What the exercise asks - Search the entries for the word "click". Copy every line that holds it.

Data provided -

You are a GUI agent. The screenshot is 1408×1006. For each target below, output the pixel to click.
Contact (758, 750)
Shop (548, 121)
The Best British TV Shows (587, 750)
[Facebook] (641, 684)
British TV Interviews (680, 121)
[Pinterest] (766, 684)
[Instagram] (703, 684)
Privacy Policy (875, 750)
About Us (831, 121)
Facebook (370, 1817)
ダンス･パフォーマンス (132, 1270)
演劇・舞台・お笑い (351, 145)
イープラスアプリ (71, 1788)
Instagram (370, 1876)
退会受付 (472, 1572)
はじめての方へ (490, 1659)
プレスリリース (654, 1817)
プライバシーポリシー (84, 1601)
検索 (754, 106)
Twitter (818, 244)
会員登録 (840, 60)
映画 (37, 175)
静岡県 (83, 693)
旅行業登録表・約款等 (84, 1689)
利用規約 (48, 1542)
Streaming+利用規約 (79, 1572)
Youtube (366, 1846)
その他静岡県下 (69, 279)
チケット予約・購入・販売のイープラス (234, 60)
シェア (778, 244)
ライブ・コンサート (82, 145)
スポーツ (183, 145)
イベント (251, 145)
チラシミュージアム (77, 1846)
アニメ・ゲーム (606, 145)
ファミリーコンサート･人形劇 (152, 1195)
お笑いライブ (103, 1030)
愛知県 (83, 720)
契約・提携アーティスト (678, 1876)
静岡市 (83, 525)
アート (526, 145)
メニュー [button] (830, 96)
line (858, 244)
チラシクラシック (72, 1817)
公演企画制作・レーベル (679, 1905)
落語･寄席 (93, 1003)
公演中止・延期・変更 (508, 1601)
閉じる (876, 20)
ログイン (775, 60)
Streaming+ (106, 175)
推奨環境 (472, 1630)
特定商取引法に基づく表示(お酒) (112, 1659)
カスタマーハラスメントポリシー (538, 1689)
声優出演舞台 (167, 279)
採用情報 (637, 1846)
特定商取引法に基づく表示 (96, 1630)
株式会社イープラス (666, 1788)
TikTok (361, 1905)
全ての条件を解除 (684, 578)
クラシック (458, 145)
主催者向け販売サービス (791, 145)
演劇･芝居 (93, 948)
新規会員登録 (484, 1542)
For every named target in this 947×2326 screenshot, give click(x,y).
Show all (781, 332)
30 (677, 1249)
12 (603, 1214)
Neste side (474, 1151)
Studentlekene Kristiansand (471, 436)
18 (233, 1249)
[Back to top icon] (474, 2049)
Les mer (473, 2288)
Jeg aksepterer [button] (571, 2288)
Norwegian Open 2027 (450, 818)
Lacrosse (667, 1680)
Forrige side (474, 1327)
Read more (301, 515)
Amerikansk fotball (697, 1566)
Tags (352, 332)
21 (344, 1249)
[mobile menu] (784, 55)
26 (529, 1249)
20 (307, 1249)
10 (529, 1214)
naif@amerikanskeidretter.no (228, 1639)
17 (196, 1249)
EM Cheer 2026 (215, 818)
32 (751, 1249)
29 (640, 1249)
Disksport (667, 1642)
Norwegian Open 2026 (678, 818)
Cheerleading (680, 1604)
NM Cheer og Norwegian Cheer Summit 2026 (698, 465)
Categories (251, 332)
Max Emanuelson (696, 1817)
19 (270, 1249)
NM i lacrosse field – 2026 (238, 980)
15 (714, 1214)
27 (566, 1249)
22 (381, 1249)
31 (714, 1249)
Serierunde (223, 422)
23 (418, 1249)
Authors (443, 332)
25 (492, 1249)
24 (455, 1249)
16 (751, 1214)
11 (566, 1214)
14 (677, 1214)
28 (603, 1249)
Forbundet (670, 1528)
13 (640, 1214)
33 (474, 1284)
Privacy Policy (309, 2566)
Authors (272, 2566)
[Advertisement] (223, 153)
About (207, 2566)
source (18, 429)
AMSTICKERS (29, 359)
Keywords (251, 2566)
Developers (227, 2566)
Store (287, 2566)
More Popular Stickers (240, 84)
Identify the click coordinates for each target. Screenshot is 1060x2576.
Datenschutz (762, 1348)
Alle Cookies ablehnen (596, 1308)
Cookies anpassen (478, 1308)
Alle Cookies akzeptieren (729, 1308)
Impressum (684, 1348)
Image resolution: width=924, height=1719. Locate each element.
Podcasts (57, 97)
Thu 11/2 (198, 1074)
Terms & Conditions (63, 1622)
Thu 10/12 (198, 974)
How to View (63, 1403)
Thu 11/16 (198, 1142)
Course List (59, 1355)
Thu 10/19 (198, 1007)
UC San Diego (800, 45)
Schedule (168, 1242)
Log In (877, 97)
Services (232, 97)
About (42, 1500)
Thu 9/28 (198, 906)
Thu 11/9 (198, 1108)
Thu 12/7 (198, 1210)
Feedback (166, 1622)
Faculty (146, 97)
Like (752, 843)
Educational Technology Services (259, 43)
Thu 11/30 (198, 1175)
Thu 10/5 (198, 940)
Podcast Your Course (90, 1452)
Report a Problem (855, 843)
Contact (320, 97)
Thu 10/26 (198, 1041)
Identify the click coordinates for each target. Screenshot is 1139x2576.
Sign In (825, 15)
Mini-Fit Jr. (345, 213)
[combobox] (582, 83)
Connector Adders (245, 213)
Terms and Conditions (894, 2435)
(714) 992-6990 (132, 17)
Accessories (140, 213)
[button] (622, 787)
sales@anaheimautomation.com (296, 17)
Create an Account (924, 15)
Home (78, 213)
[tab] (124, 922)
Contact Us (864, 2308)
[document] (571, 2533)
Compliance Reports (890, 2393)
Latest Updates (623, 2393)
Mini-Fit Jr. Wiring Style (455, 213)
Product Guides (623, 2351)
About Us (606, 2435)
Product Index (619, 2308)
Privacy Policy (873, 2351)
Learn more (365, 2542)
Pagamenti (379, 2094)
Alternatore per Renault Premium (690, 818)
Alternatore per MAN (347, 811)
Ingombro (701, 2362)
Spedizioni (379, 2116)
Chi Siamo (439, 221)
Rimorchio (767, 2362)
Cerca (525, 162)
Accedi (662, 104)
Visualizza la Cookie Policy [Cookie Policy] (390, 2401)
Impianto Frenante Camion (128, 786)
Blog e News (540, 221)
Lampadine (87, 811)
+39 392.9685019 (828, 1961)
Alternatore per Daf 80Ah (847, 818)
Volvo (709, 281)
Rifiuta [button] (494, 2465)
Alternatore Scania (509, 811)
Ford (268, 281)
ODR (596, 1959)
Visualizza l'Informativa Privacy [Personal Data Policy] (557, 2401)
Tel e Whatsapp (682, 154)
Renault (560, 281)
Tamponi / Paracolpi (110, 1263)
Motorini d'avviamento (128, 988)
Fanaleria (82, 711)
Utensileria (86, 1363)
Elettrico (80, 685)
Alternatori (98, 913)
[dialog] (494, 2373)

Output -
You are a GUI agent. The screenshot is 1408×1006. For each target below, output the pixel to click.
For every named target in this 947×2326 screenshot, give click(x,y).
Identify the click coordinates for each target. Screenshot is 1060x2576.
Identify the click coordinates for each target. Screenshot is 1139x2576.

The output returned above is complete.